Entry-level prepaid Android phones sell for as low as $50.

Last year, the iPhone was the best-selling smartphone in the world, and Apple re-captured the crown for top smartphone maker in the United States last quarter with an estimated one-fifth of the market. While the original arrived at $499 (remember Ballmer’s reaction?), Apple would not hit the ground running until switching to the subsidized model with the second-generation iPhone 3G. Nowadays, U.S. carriers subsidize the full price of the device with an estimated $400, so those willing to commit to a two-year contract end up paying just $199 upfront for the hardware.

The trick worked and the iPhone went on the become an iconic device, but sales numbers did not replicate in various Southern European countries where carriers steer away from paying billions in upfront subsidies. As a result, prepaid Android phones are now undercutting Apple’s device and selling like crazy. Take Portugal or Greece, for example, where the iPhone last quarter accounted for 9 percent and 5 percent of all smartphones sold, respectively, according to the Wall Street Journal.

In the U.S., where contract plans and phone subsidies dominate, IDC says that around 90% of smartphone shipments over the past four years were for devices that cost more than $300 — despite the recession and uncertain recovery. In Italy, where prepaid plans dominate, that proportion was 67% last year, and in crisis-hit Greece and Portugal, only about 40% of the smartphones shipped in 2011 cost more than $300.

The article author Anton Troianovski said some European carriers are considering eliminating subsidies in favor of the more affordable pay-as-you-go plans. This includes major carriers, such as Spain’s Telefónica SA and Denmark’s Telenor ASA.

The price matrix of the unlocked, contract-free iPhone 4S.

The unlocked iPhone 4S starts at $649 and goes all the way up to $849 for the flagship 64GB model while its predecessor, the iPhone 4, costs $549 without any subsidies. Now, compare this to a $70 contract-free ZTE X500 or Samsung’s Galaxy Mini that sells for $188. True, these are not what you would call high-end devices, but the same goes for the 8GB iPhone 3GS that retails in the U.S. for $375 without any subsidies. That is a steep price for a 32-month old phone at a time when more and more low-cost prepaid Android devices announce. For comparison, the ZTE device packs in a 3.5-inch display, a 3.2-megapixel camera, 4GB of storage and runs Android 2.3, Gingerbread.
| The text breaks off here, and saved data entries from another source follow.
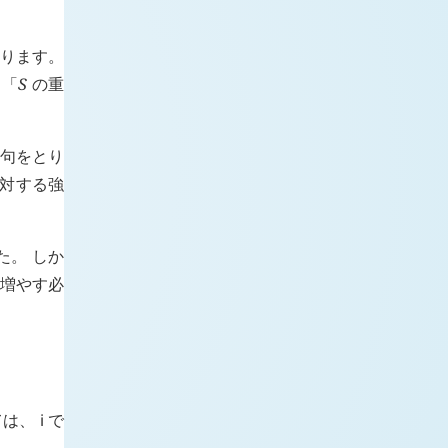
作ります。
 「
S
の重
句をとり
対する強
た。 しか
増やす必
ては、
i
で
This is not to say Apple should worry about sub-$100 Android phones that compromise on features, but there is clearly a notable gap between Apple’s larger share of the subsidized smartphone market versus non-subsidized territories. Apple is a high-end play, but the Android carpet-bombing is taking its toll in sheer number of device activations. With that said, it would be prudent of Apple to consider discounting at least entry-level contract-free iPhones. Surely, the company’s high margins leave plenty of maneuvering space to put iPhones within budget shoppers’ reach.